# Okay, need some redfish help



## Ringo Redux (Jul 7, 2010)

Hey all,

My old man and I went out to West Bay yesterday and fished the Burnt Mill creek / Rivercamp area for a couple of hours on low tide. The weather was gorgeous and I got to try out some new gear. But, here's the deal - I've fished St. Andrews Bay, West Bay, and Tyndall - all looking for redfish. Dad and I have gotten far less luck than I should think possible. We use the recommended baits at the recommended times, but we just can't seem to round up the fish. Now, on this note, I noticed 2 things yesterday - one, we fished in some really shallow water yesterday - less than 2 feet. But, we couldn't really get deep in these flat areas because we'd bottom out with our trolling motor. Two, we have never sight-fished redfish. 

So, I'm wondering what step in the process the old man and I are missing. We fish out of a gator 1756 and rely on our trolling motor. And, we vary up our baits according to traditional wisdom. But, I think we're going wrong with actually finding the fish. So, what tricks do you guys employ? I mean, is the main method of fishing for reds sight fishing? I guess I don't know what to look for, or HOW to "spot" them, since it's rare that the water is actually calm enough to see them. Just a little frustrated at this point.

P.S. - Between us, I'm the only one with polarized glasses, and I wear oakleys.

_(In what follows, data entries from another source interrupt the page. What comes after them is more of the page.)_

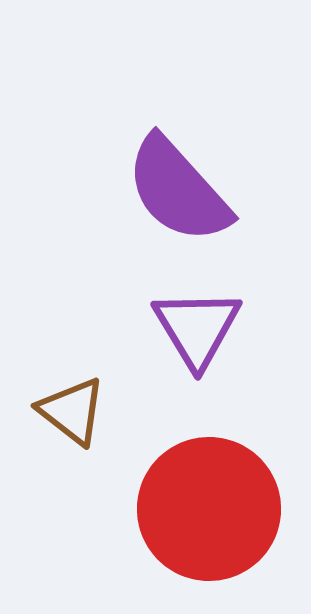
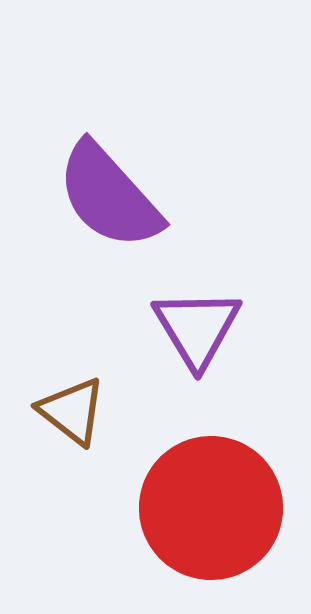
purple semicircle: moved 69 px left, 6 px down
red circle: moved 2 px right, 1 px up
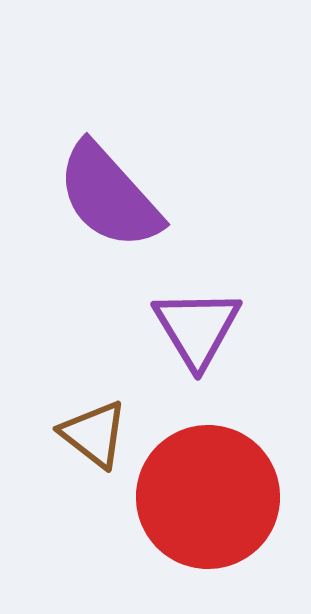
brown triangle: moved 22 px right, 23 px down
red circle: moved 3 px left, 11 px up
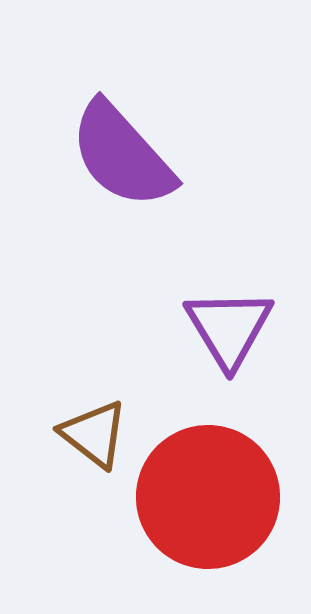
purple semicircle: moved 13 px right, 41 px up
purple triangle: moved 32 px right
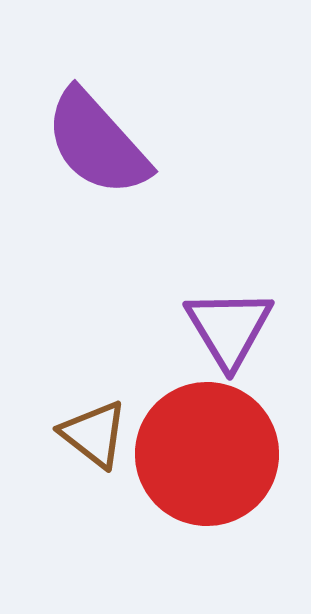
purple semicircle: moved 25 px left, 12 px up
red circle: moved 1 px left, 43 px up
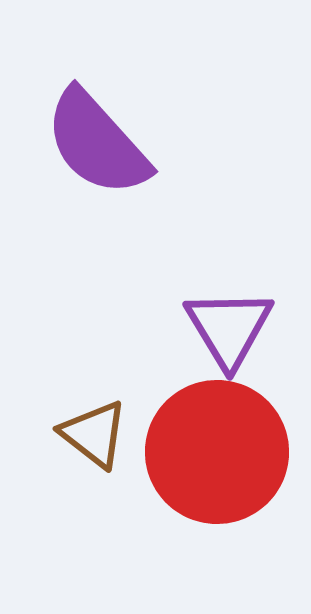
red circle: moved 10 px right, 2 px up
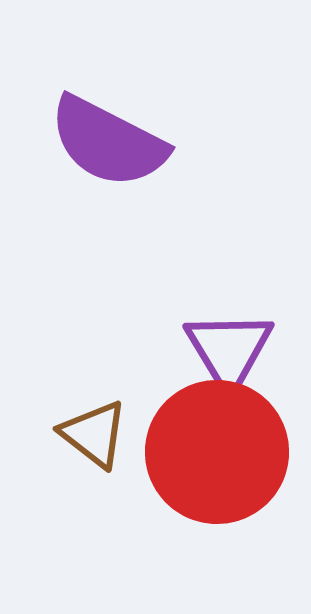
purple semicircle: moved 11 px right, 1 px up; rotated 21 degrees counterclockwise
purple triangle: moved 22 px down
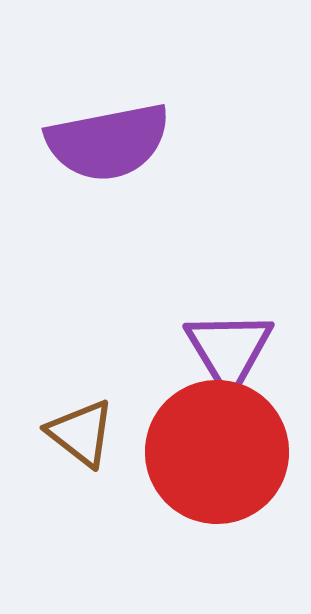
purple semicircle: rotated 38 degrees counterclockwise
brown triangle: moved 13 px left, 1 px up
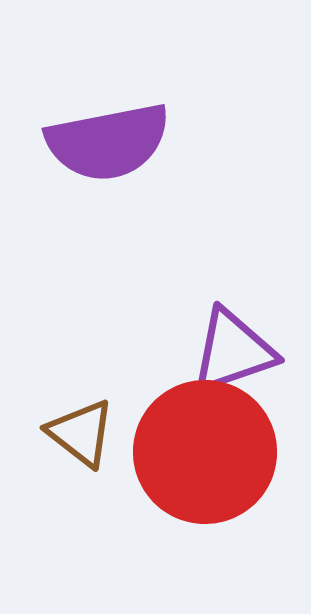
purple triangle: moved 4 px right, 1 px down; rotated 42 degrees clockwise
red circle: moved 12 px left
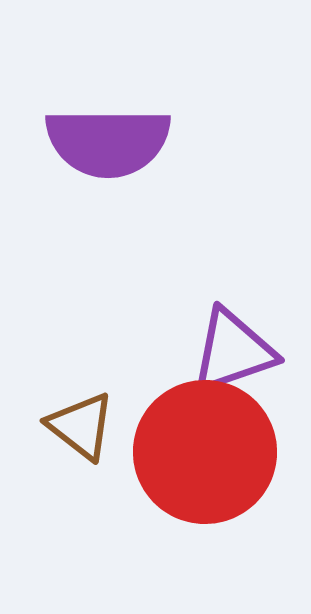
purple semicircle: rotated 11 degrees clockwise
brown triangle: moved 7 px up
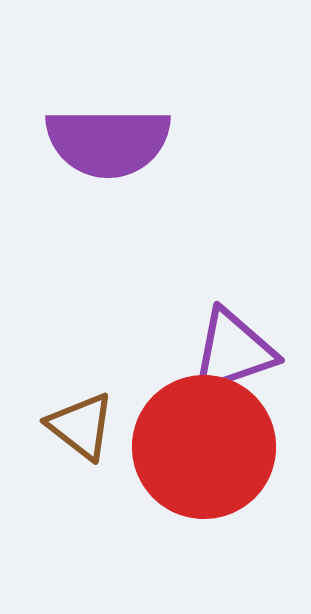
red circle: moved 1 px left, 5 px up
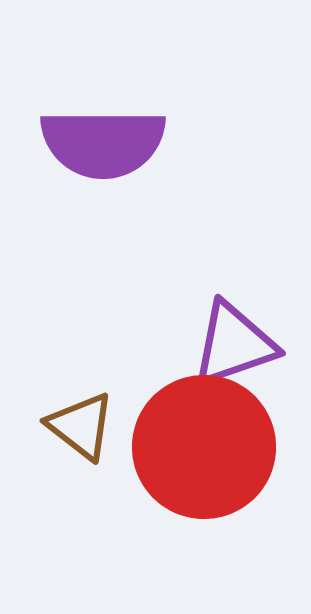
purple semicircle: moved 5 px left, 1 px down
purple triangle: moved 1 px right, 7 px up
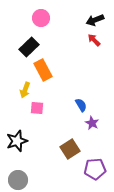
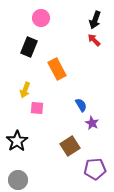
black arrow: rotated 48 degrees counterclockwise
black rectangle: rotated 24 degrees counterclockwise
orange rectangle: moved 14 px right, 1 px up
black star: rotated 15 degrees counterclockwise
brown square: moved 3 px up
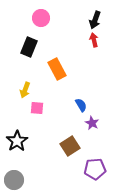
red arrow: rotated 32 degrees clockwise
gray circle: moved 4 px left
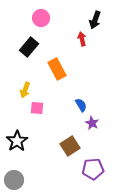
red arrow: moved 12 px left, 1 px up
black rectangle: rotated 18 degrees clockwise
purple pentagon: moved 2 px left
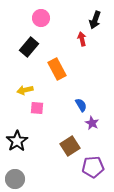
yellow arrow: rotated 56 degrees clockwise
purple pentagon: moved 2 px up
gray circle: moved 1 px right, 1 px up
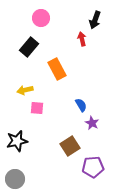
black star: rotated 20 degrees clockwise
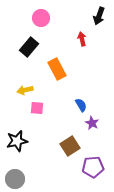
black arrow: moved 4 px right, 4 px up
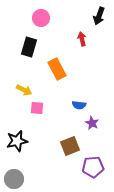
black rectangle: rotated 24 degrees counterclockwise
yellow arrow: moved 1 px left; rotated 140 degrees counterclockwise
blue semicircle: moved 2 px left; rotated 128 degrees clockwise
brown square: rotated 12 degrees clockwise
gray circle: moved 1 px left
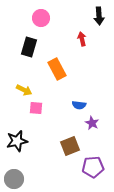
black arrow: rotated 24 degrees counterclockwise
pink square: moved 1 px left
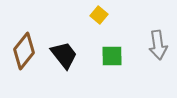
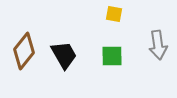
yellow square: moved 15 px right, 1 px up; rotated 30 degrees counterclockwise
black trapezoid: rotated 8 degrees clockwise
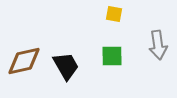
brown diamond: moved 10 px down; rotated 39 degrees clockwise
black trapezoid: moved 2 px right, 11 px down
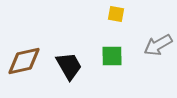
yellow square: moved 2 px right
gray arrow: rotated 68 degrees clockwise
black trapezoid: moved 3 px right
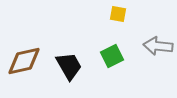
yellow square: moved 2 px right
gray arrow: moved 1 px down; rotated 36 degrees clockwise
green square: rotated 25 degrees counterclockwise
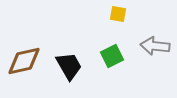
gray arrow: moved 3 px left
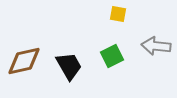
gray arrow: moved 1 px right
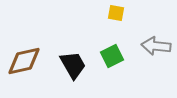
yellow square: moved 2 px left, 1 px up
black trapezoid: moved 4 px right, 1 px up
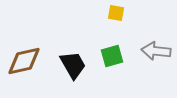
gray arrow: moved 5 px down
green square: rotated 10 degrees clockwise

I know those aren't the best...


----------



## daybreaker (Mar 23, 2011)

We fished East Bay Saturday and saw some redfish,but could not get them to bite.Went to North Bay Sunday and didn't see any redfish.We did catch a few nice trout in the shallow water.We are constantly throwing while looking for fish.


----------



## REDFISH101 (Mar 27, 2009)

I will generaly throw a gold spoon 1/4 oz weedless.I call it thr redfish locater bait.Hope this helps....:thumbsup:


----------



## Todd (May 16, 2010)

Youre probably trying to get them little slot ones? Shrimp with a popping cork, light FC leader, small hook. Redfish magic spinner bait. I take the plastic off and put a gulp in its place. Not sure if that part really matters but it catches fishes. Mirrolure topwater. Honestly though, my opinion is it's all in being where the fishes be. Saltwater fish are stupid and if they are there and hungry they will eat whatever you throw at them.


----------



## Absofishingloutely (May 20, 2009)

We went yesterday to West Bay and caught 1 cat fish. I was there a few weeks ago and the reds were schooling in a couple spots we normally fish. I have been back twice during the same conditions and NO FISH. It was dead out there yesterday. Not many mullet either. Someone told me, find the mullet and you will find the reds and specs.


----------



## Brant Peacher (Oct 4, 2007)

Hey man I will try and help you out a little....

The problem you are having is that west bay is very tricky and unless you have lots of shallow water sightfishing experience in west bay then it is hard to fish. If you are not rigged out with a flats boat that drafts 10in of water, a push pole, a power pole, and lots of knowledge about location of the fish, then West Bay is almost impossible to consistantly catch reds. I am not trying to discourage you but blind casting down those banks you were on with a trolling motor is about like pissing in the wind. 

Now....I would like to help you catch some fish so I will be glad to send you a map of several places in west bay that hold redfish consistantly. They are much easier to catch there and they dont spook as easily. Most of the fish in west bay spook very easy, therefore they will get out of dodge before you see them if you are going down a shallow bank with a trolling motor. Send me an email at [email protected] and I will send you a map of some spots that may change you luck. 

Hope this helps 

www.fishtheemeraldcoast.com
[email protected]


----------



## CCC (Sep 3, 2008)

If you do not mind launching in Navarre I can most likely put you on some fish with a spot that almost always produces for me with live shrimp fished on a carolina rig. If interested shoot me a PM and I will tell you where to go.


----------



## daybreaker (Mar 23, 2011)

I will confirm what Brant said about West Bay can be hard to fish.I do not consistently see redfish there.I fish from West Bay Pt. to Crooked Creek.I have talked with people at the ramp that say they usually see a bunch of redfish in West Bay.Obviously these people are doing something different than myself.


----------